Your task
Once the line with "Given the image: Mark aorta. (SVG masks)" is found in the data, output it and each following line exactly, up to and including the line with "Given the image: Mask: 'colon'.", and nothing before or after.
───── Records to process ─────
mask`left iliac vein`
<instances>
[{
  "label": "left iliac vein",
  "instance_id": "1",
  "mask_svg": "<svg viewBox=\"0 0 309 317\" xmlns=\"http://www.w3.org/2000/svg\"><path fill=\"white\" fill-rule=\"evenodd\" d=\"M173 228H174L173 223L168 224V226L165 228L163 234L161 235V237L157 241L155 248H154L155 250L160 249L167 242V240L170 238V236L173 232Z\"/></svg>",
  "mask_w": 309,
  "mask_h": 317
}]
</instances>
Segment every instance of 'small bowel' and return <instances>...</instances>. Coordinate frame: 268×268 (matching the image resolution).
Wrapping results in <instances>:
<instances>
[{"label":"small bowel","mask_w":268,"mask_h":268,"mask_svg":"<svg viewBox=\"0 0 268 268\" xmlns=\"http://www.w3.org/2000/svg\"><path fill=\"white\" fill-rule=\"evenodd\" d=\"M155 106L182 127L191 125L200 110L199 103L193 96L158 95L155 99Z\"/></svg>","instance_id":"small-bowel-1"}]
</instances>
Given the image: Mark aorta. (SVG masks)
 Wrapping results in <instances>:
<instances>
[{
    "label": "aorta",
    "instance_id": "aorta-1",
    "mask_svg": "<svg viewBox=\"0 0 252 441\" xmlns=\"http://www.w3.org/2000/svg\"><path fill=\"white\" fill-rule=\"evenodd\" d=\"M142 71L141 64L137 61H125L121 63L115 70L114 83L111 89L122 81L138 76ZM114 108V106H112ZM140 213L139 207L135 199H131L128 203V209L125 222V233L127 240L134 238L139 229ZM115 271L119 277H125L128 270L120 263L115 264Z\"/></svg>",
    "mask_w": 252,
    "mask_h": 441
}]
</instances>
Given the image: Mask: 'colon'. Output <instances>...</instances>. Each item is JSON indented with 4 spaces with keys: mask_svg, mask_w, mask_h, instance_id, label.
─────
───── Records to process ─────
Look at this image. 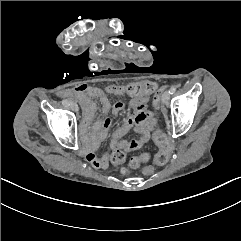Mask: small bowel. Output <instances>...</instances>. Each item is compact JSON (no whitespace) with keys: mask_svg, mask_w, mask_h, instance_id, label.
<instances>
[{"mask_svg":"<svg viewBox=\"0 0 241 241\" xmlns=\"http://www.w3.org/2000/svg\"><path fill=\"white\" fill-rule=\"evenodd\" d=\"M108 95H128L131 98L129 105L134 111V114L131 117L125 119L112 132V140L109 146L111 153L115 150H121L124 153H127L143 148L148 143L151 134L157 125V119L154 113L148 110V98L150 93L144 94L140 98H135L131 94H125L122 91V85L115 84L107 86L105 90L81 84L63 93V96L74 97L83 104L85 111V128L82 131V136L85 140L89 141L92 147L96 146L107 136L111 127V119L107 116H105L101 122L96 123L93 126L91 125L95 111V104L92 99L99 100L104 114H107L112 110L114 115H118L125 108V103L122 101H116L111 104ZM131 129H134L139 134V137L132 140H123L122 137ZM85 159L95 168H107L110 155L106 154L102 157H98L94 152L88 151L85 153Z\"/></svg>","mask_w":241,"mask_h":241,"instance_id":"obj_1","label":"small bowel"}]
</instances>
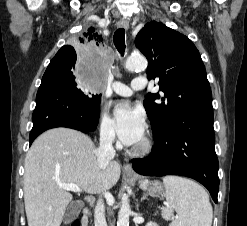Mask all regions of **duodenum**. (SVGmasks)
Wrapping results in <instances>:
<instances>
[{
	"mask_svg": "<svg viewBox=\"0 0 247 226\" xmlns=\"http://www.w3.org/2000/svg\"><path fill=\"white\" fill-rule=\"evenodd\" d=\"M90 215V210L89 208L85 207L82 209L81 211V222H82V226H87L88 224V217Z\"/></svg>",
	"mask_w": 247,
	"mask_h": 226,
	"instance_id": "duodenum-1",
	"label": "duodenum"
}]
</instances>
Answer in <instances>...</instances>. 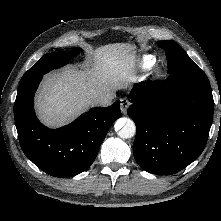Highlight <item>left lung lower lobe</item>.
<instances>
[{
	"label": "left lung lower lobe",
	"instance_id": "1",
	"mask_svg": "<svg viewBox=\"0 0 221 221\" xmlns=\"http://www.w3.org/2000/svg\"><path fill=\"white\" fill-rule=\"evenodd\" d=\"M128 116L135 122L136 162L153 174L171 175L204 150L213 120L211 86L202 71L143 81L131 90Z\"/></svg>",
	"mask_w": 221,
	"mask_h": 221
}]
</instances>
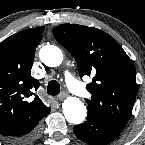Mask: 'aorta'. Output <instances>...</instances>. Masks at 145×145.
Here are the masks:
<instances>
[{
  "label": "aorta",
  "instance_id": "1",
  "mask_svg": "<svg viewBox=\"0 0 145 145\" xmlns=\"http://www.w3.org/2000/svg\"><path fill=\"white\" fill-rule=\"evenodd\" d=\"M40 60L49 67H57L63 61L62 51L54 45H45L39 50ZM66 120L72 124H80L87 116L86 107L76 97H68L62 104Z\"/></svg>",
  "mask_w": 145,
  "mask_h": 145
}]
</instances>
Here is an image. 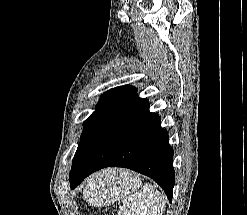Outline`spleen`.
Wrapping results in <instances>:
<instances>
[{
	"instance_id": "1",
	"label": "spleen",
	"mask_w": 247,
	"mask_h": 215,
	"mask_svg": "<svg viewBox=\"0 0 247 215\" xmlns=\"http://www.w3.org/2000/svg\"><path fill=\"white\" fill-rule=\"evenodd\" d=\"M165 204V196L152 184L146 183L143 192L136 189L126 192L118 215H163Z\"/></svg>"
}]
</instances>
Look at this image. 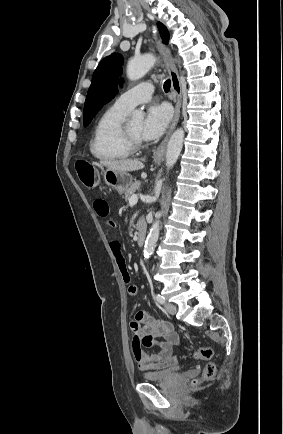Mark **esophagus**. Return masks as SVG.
─────
───── Records to process ─────
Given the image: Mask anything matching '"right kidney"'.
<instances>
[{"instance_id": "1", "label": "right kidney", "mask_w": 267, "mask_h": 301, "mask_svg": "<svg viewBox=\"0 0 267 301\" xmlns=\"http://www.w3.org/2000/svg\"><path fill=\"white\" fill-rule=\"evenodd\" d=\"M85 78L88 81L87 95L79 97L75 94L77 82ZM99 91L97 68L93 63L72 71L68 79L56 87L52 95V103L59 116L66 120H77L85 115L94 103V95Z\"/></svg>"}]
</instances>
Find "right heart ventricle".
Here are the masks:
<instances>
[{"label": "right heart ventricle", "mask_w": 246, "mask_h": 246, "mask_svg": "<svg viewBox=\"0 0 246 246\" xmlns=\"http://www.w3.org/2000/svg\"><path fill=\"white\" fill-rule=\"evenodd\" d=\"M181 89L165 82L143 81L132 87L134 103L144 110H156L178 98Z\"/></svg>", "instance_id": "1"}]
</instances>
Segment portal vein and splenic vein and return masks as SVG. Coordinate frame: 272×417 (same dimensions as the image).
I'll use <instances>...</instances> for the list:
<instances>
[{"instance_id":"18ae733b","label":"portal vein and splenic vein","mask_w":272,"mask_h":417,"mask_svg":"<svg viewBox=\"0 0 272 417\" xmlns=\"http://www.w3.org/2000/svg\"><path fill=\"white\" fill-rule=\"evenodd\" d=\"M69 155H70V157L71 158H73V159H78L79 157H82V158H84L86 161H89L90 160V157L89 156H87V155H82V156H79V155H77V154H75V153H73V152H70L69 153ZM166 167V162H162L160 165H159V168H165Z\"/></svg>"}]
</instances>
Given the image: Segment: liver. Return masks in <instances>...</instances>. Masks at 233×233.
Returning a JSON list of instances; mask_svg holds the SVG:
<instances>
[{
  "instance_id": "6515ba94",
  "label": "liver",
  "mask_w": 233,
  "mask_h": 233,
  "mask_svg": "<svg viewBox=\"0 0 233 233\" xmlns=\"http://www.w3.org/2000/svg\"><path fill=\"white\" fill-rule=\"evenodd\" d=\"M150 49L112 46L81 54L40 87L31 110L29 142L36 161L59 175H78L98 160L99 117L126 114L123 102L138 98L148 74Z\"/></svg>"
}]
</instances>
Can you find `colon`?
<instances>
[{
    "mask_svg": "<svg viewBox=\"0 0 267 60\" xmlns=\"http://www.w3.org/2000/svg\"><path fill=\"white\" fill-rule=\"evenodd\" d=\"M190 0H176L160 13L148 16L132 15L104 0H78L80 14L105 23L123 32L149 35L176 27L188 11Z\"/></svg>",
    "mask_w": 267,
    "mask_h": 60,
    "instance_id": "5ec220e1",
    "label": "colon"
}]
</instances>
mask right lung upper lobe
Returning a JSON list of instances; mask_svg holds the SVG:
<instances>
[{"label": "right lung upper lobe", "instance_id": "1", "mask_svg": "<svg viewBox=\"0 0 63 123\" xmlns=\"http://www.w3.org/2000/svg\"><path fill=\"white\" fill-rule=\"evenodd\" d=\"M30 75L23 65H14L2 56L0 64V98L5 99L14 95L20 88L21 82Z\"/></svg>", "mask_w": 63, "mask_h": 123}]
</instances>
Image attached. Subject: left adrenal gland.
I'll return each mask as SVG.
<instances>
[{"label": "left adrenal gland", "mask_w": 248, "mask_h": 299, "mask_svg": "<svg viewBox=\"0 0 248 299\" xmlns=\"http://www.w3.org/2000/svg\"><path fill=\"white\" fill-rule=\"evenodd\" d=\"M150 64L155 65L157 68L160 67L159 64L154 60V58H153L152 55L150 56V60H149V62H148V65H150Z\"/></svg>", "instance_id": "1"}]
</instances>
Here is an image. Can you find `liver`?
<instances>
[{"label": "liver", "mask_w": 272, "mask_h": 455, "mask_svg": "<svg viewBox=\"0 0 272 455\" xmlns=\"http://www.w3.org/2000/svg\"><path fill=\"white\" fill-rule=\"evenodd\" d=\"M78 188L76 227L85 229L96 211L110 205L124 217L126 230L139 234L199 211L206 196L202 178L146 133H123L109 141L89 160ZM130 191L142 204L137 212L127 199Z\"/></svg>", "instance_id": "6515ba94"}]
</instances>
─────
Task output
Given the image: Mark aorta. (SVG masks)
 Wrapping results in <instances>:
<instances>
[{
    "label": "aorta",
    "instance_id": "aorta-1",
    "mask_svg": "<svg viewBox=\"0 0 252 441\" xmlns=\"http://www.w3.org/2000/svg\"><path fill=\"white\" fill-rule=\"evenodd\" d=\"M142 71L141 64L137 61H125L121 63L115 70L114 83L111 89L122 81L138 76ZM114 108V106H112ZM140 213L139 207L135 199H131L128 203V209L125 222V233L127 240L134 238L139 229ZM115 271L119 277H125L128 270L120 263L115 264Z\"/></svg>",
    "mask_w": 252,
    "mask_h": 441
}]
</instances>
Given the image: Mask: 'colon'. Output <instances>...</instances>. Each item is JSON indented with 4 spaces with keys: mask_svg, mask_w, mask_h, instance_id, label.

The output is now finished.